S’il y a quelque chose qui ranime cette jalousie studieuse, c’est bien le mensonge dans la mesure où il permet à l’être aimé de préserver ses secrets, d’échapper à l’emprise du jaloux, qui pour sa part demeure hors prise. Marcel ment pour rester invisible, pour surveiller Albertine sans être démasqué, avec un souci constant de cacher son amour, de dissimuler sa jalousie et bien évidemment ses mensonges mêmes. La séquestration d’Albertine se résume dans ce regard imposteur qui vise à unifier, à défragmenter, à capter l’« essence » de l’être de fuite ; la fuite d’Albertine est la mise en échec d’une telle tentative.

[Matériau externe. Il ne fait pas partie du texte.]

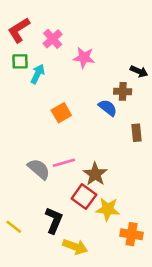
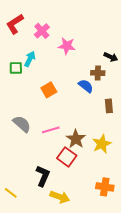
green square: (20, 61) -> (16, 68), moved
gray semicircle: (39, 169) -> (22, 124), moved
yellow star: (108, 209) -> (102, 144), moved, turned -30
yellow line: (14, 227) -> (11, 193), moved

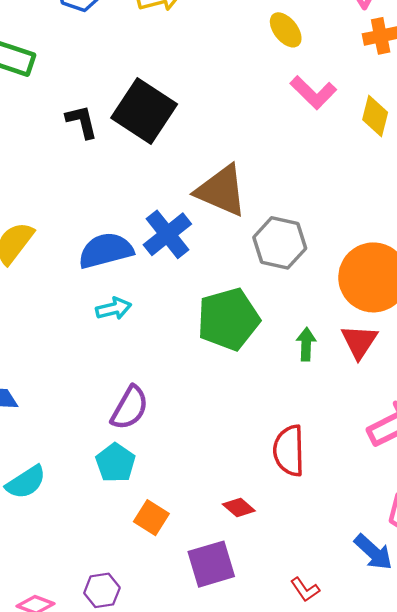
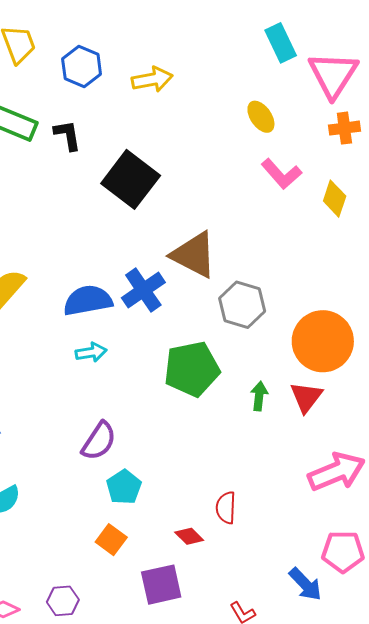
black L-shape: (82, 122) -> (68, 135), moved
red semicircle: (289, 451) -> (226, 508), moved, size x0.7
cyan pentagon: (116, 463) -> (124, 487), moved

Cette jalousie suspicieuse qu’on voit en œuvre dans La Prisonnière, prétendant détecter les mensonges supposés d’Albertine touche à son paroxysme après la mort soudaine de cette dernière. Continuer l’enquête autour de la vie d’Albertine après sa disparition pourrait signifier autant la dénégation de sa mort que la reconnaissance que sa vie n’était pas moins inconnaissable que sa mort6. Attirons ici l’attention sur le fait que le héros fait une enquête sur la vie d’Albertine à la manière d’un inspecteur qui doit élucider une disparition obscure. Ce désir de pénétrer l’« essence » cachée de l’aimée va à l’encontre de l’image soigneusement structurée d’une Albertine polymorphe, innombrable, protéiforme7. Contrairement au narrateur d’A l’ombre des jeunes filles en fleurs qui s’avoue incapable de « conférer rétrospectivement une identité » (Paris, Gallimard, coll. «Bibliothèque de la Pléiade », vol. II, 1988, p. 202) à celle qui n’en avait pas quand « elle a frappé [s]es yeux », le narrateur d’Albertine disparue se décide à lutter contre cette incapacité par le biais d’une observation essentielle :

Non, pour Albertine, c’étaient une question d’essence : en son fond qu’était-elle, à quoi pensait-elle, qu’aimait-elle, me mentait-elle […] ? (p. 98 ; c’est nous qui soulignons)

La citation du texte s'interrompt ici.